Exercise description: When the string "used" appears in a line of the records, show the whole line.

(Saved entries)
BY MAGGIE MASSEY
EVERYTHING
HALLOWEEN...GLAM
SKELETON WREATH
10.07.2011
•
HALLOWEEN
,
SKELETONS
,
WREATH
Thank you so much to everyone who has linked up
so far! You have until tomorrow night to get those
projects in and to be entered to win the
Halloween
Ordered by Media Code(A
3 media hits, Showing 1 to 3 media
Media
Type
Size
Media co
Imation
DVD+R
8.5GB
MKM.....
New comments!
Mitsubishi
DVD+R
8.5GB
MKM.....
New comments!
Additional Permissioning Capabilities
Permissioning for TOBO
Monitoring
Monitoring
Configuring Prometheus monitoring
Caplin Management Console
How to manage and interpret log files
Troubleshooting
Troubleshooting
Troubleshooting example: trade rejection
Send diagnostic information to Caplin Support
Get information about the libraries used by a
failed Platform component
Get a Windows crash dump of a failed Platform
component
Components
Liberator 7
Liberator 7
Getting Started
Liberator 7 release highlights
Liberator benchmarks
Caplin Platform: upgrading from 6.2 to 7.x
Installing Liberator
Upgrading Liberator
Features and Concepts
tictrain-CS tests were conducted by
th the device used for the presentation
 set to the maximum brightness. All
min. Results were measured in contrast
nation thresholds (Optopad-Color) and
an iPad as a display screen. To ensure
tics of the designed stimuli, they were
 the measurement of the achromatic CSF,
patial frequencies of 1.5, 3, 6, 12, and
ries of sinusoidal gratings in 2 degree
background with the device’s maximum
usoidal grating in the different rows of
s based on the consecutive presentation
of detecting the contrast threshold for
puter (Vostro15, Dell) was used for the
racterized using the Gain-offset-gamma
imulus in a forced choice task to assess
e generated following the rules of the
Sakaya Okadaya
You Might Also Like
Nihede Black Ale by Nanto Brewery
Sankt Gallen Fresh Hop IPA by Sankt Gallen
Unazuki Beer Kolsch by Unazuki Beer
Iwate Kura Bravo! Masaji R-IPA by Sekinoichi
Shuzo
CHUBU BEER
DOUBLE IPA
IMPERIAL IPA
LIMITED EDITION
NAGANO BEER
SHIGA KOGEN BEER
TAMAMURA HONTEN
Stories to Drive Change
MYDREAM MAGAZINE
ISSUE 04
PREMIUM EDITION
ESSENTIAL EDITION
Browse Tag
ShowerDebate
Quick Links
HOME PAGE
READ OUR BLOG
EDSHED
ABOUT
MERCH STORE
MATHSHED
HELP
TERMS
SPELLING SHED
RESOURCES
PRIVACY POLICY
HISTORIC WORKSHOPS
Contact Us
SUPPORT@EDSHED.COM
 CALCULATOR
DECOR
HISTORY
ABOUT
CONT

Answer to this exercise:
Get information about the libraries used by a
th the device used for the presentation
puter (Vostro15, Dell) was used for the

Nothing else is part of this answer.